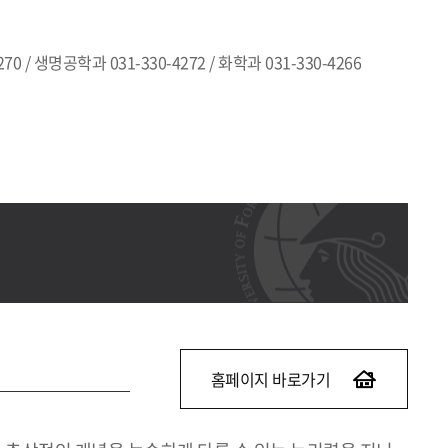
70 / 생명공학과 031-330-4272 / 화학과 031-330-4266
홈페이지 바로가기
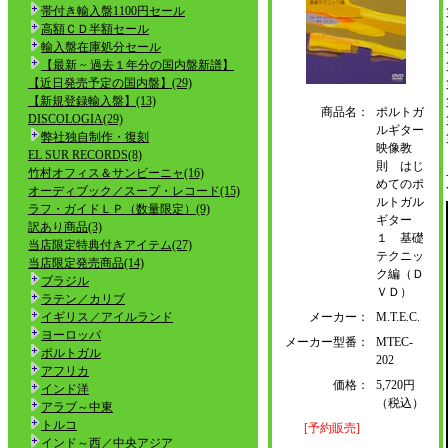
帯付き輸入盤1100円セール
高額ＣＤ半額セール
輸入盤在庫処分セール
【最新 ~ 過去１年分の国内盤新譜】
【近日発売予定の国内盤】(29)
【新規登録輸入盤】(13)
商品名：
ポルトガ
DISCOLOGIA(29)
ルギター
弊社独自制作・復刻
映像教
EL SUR RECORDS(8)
則 はじ
竹村オフィス＆サンビーニャ(16)
めてのポ
オーディブック／スープ・レコード(15)
ルトガル
ラフ・ガイドＬＰ（数量限定）(9)
ギター
訳あり商品(3)
１ 基礎
当店限定特典付きアイテム(27)
テクニッ
当店限定発売商品(14)
ク編（Ｄ
ブラジル
ＶＤ）
ラテン／カリブ
イギリス／アイルランド
メーカー：
M.T.E.C.
ヨーロッパ
メーカー型番：
MTEC-
ポルトガル
202
アフリカ
価格：
5,720円
インド洋
（税込）
アラブ～中東
トルコ
[予約販売]
インド～西／中央アジア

★ ★ ★

Copy every line of the data exactly as written, excluding the pictures.

70 / 생명공학과 031-330-4272 / 화학과 031-330-4266
홈페이지 바로가기
帯付き輸入盤1100円セール
高額ＣＤ半額セール
輸入盤在庫処分セール
【最新 ~ 過去１年分の国内盤新譜】
【近日発売予定の国内盤】(29)
【新規登録輸入盤】(13)
商品名：
ポルトガ
DISCOLOGIA(29)
ルギター
弊社独自制作・復刻
映像教
EL SUR RECORDS(8)
則 はじ
竹村オフィス＆サンビーニャ(16)
めてのポ
オーディブック／スープ・レコード(15)
ルトガル
ラフ・ガイドＬＰ（数量限定）(9)
ギター
訳あり商品(3)
１ 基礎
当店限定特典付きアイテム(27)
テクニッ
当店限定発売商品(14)
ク編（Ｄ
ブラジル
ＶＤ）
ラテン／カリブ
イギリス／アイルランド
メーカー：
M.T.E.C.
ヨーロッパ
メーカー型番：
MTEC-
ポルトガル
202
アフリカ
価格：
5,720円
インド洋
（税込）
アラブ～中東
トルコ
[予約販売]
インド～西／中央アジア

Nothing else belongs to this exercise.